» Aim of the task
Using the records below, locate all lines containing "Britain" and return them.

Data items
━━━━━━━━━━━━━━━━━━━━

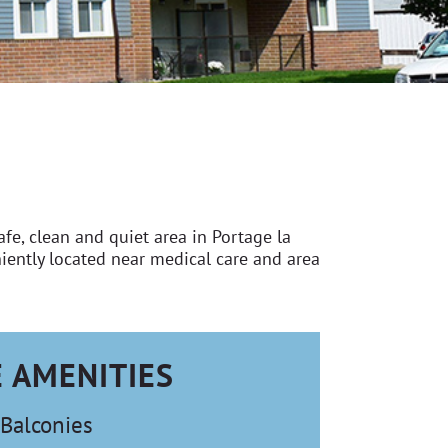
e, clean and quiet area in Portage la
iently located near medical care and area
E AMENITIES
Balconies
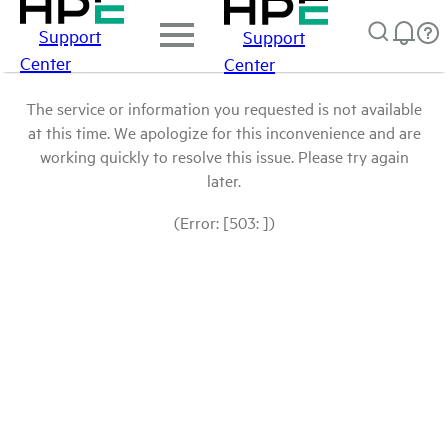
Support
Support
Center
Center
The service or information you requested is not available
at this time. We apologize for this inconvenience and are
working quickly to resolve this issue. Please try again
later.
(Error: [503: ])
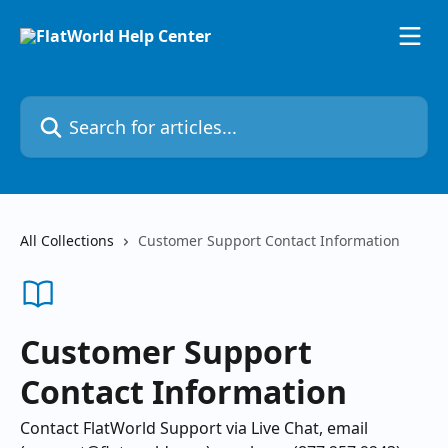
Skip to main content
Search for articles...
All Collections
Customer Support Contact Information
Customer Support
Contact Information
Contact FlatWorld Support via Live Chat, email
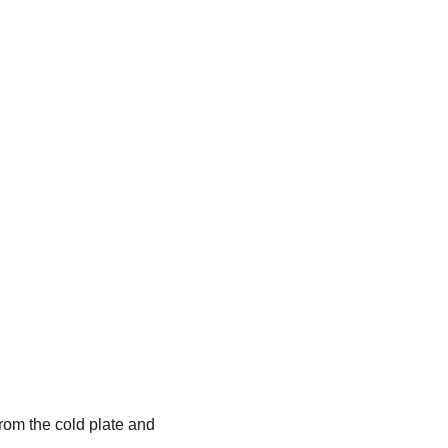
rom the cold plate and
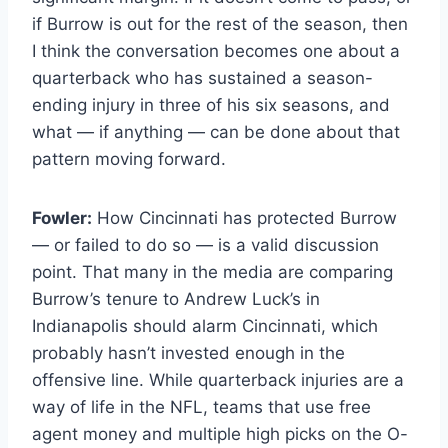
if Burrow is out for the rest of the season, then
I think the conversation becomes one about a
quarterback who has sustained a season-
ending injury in three of his six seasons, and
what — if anything — can be done about that
pattern moving forward.
Fowler:
How Cincinnati has protected Burrow
— or failed to do so — is a valid discussion
point. That many in the media are comparing
Burrow’s tenure to Andrew Luck’s in
Indianapolis should alarm Cincinnati, which
probably hasn’t invested enough in the
offensive line. While quarterback injuries are a
way of life in the NFL, teams that use free
agent money and multiple high picks on the O-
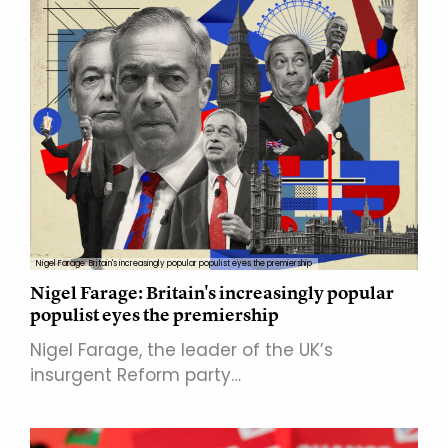
Nigel Farage: Britain's increasingly popular populist eyes the premiership
Nigel Farage: Britain's increasingly popular
populist eyes the premiership
Nigel Farage, the leader of the UK’s
insurgent Reform party…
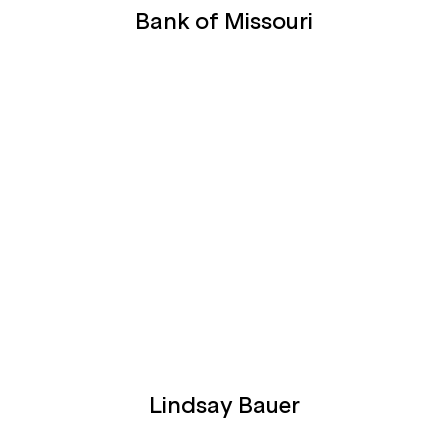
Bank of Missouri
Lindsay Bauer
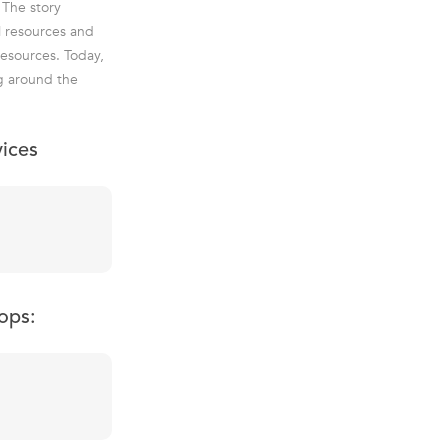
 The story
l resources and
esources. Today,
g around the
vices
ops:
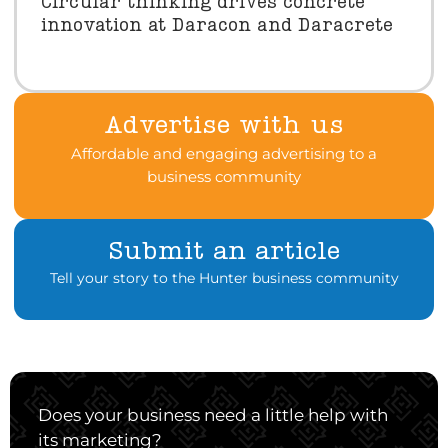
Circular thinking drives concrete
innovation at Daracon and Daracrete
Advertise with us
Affordable and engaging advertising to a
business community
Submit an article
Tell your story to the Hunter business community
Does your business need a little help with
its marketing?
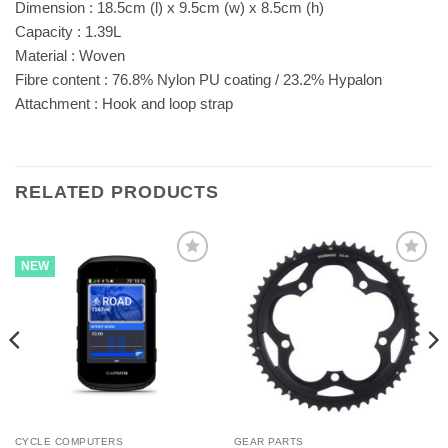
Dimension : 18.5cm (l) x 9.5cm (w) x 8.5cm (h)
Capacity : 1.39L
Material : Woven
Fibre content : 76.8% Nylon PU coating / 23.2% Hypalon
Attachment : Hook and loop strap
RELATED PRODUCTS
NEW
CYCLE COMPUTERS
GEAR PARTS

━━━━━━━━━━━━━━━━━━━━

» Result of the task
Nigel Farage: Britain's increasingly popular populist eyes the premiership
Nigel Farage: Britain's increasingly popular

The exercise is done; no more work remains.